▶ [YOUR ASSIGNMENT]:
Everything in the listing below from the line containing "International Association of" through the line containing "Handbook of theory and" must be repeated exactly; the remaining lines are not wanted.

▶ [RECORDS PROVIDED]:
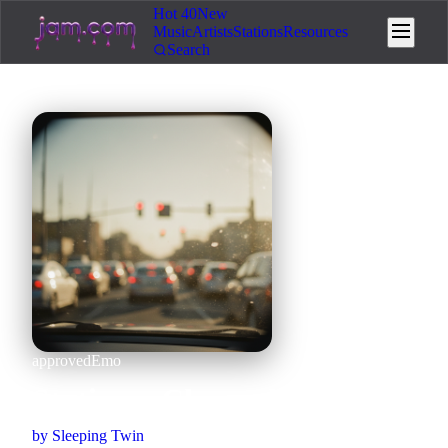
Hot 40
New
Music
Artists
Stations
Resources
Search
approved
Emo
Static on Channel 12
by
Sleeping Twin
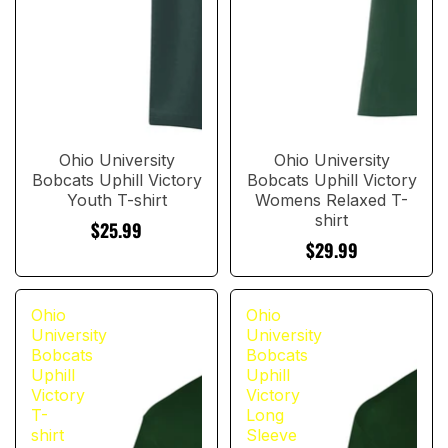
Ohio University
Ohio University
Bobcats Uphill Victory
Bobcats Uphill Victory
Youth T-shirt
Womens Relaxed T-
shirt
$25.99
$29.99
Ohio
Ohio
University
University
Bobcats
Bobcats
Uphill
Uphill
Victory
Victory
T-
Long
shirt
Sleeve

* * *

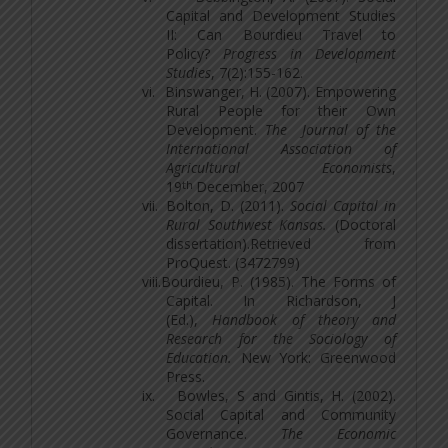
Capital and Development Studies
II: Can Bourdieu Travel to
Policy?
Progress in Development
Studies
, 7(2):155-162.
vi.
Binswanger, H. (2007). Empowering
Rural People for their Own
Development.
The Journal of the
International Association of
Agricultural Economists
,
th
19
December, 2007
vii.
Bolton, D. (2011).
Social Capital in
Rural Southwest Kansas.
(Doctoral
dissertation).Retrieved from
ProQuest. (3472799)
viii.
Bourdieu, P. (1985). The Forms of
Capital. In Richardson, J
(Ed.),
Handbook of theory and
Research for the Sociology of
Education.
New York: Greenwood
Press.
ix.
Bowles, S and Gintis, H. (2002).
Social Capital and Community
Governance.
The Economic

▶ [OUTPUT BELOW]:
International Association of
Agricultural Economists
,
th
19
December, 2007
vii.
Bolton, D. (2011).
Social Capital in
Rural Southwest Kansas.
(Doctoral
dissertation).Retrieved from
ProQuest. (3472799)
viii.
Bourdieu, P. (1985). The Forms of
Capital. In Richardson, J
(Ed.),
Handbook of theory and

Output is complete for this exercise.